The aggressive bid was a change of pace after the company’s lackluster start to the spring sales season last week. While 16 paintings from the collection of Condé Nast’s former chairman, SI Newhouse, sold solidly, few of the fireworks sold, and the industry’s speculation in recent years culminated in the $1.5 billion sale of Condé Nast. I was wondering if the market was cooling after the heat. Art owned by Microsoft co-founder Paul G. Allen last November.

“The most obvious thing to me is that some of the artists who were at the center of some of the hottest bidding wars in the same auction five years ago are now solid and boring good companies for bidders. said Tim Schneider. The art business editor of Artnet News following the sale. “a Mark Bradford $400,000 below the minimum estimate? Will Rashid Johnson hit the low ratings right? In May 2018, billionaires were jerking off to pay these artists big sums of money. ”

But some good artists, like Jean-Michel Basquiat, still found an audience.

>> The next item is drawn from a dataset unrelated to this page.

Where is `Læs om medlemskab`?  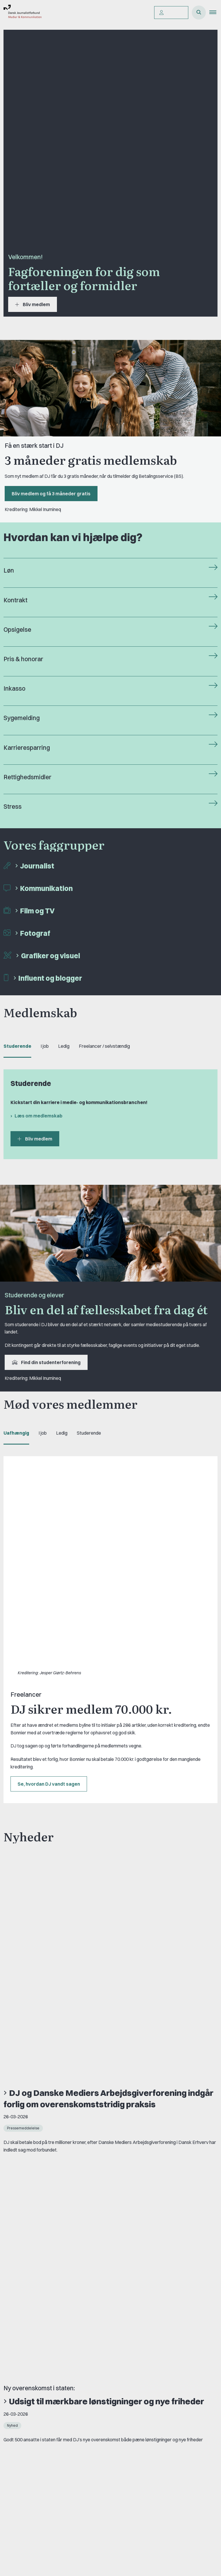 Læs om medlemskab is located at coordinates (38, 1116).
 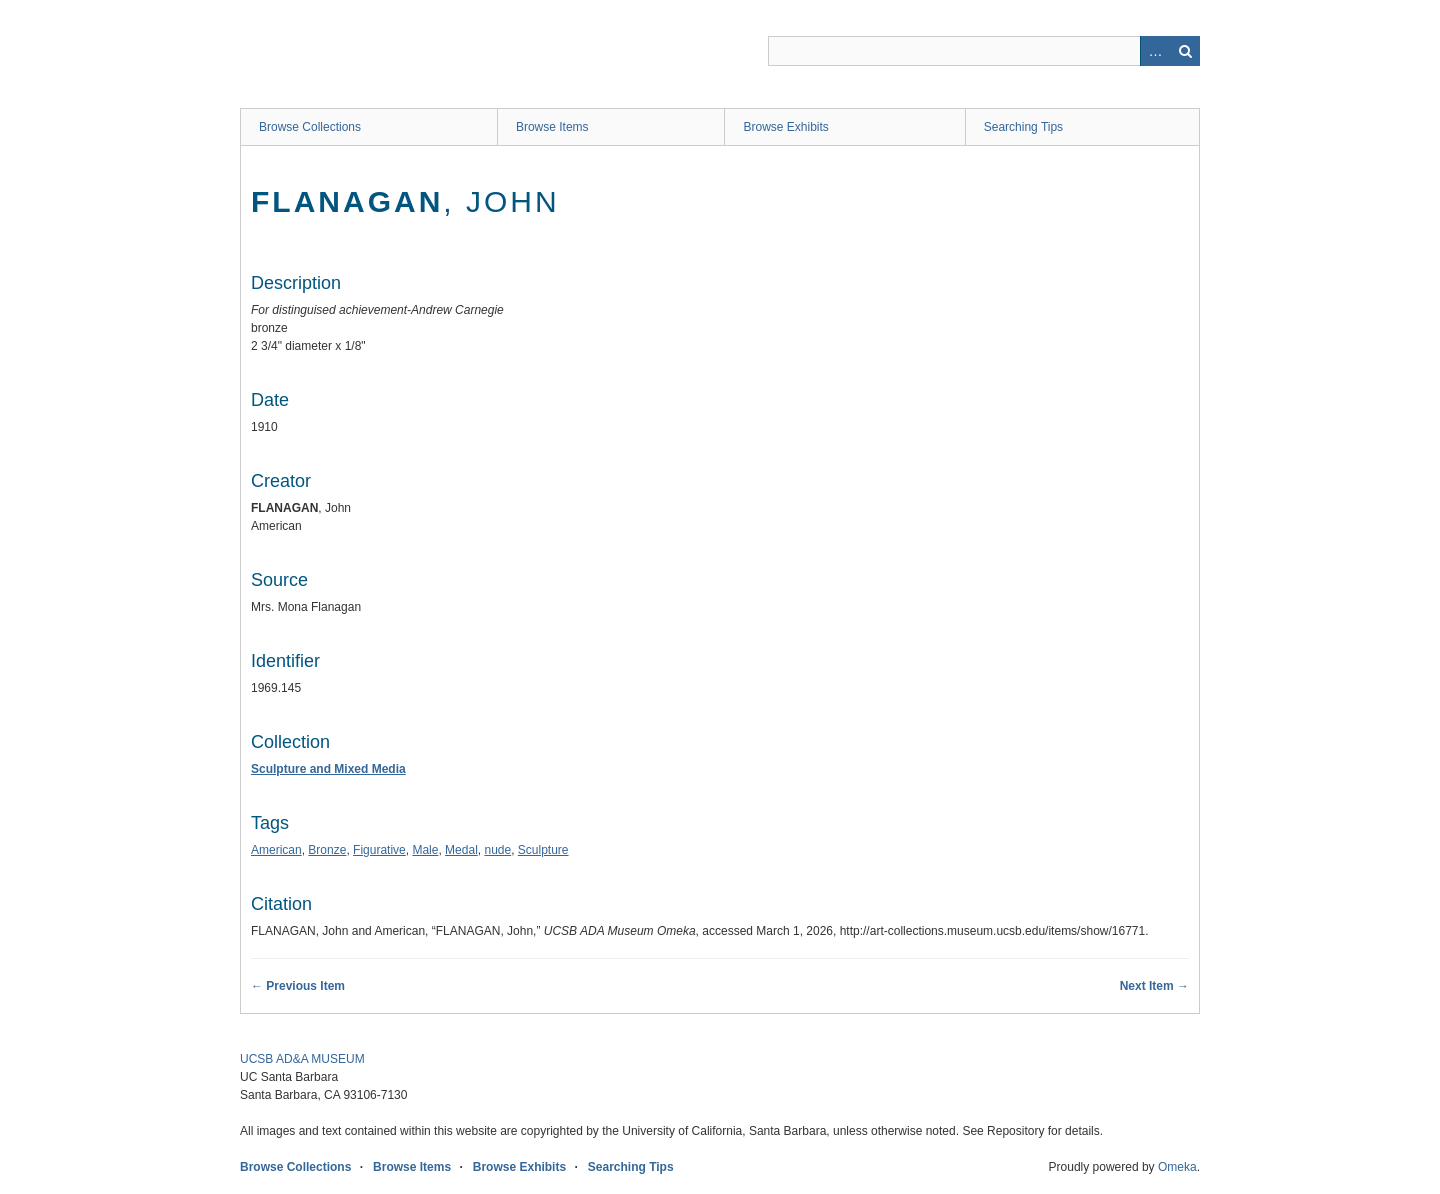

Experts said Basquiat’s 1983 painting El Gran Espectaculo (The River Nile), known as “The History of the Negro,” exemplified Basquiat’s taste for history painting. At more than $67.1 million, net of buyer’s fees, it was the fourth most expensive work by an artist ever sold at auction. (The top piece is an untitled painting from 1982 that he sold at Sotheby’s for $110.5 million in 2017.)

But the interest in younger, more diverse artists was clear.

“Historically, even the best working women in the market tended to be very consolidated around some popular names,” Degen noted. “But it’s not just Georgia O’Keeffe and Louise Bourgeois anymore.”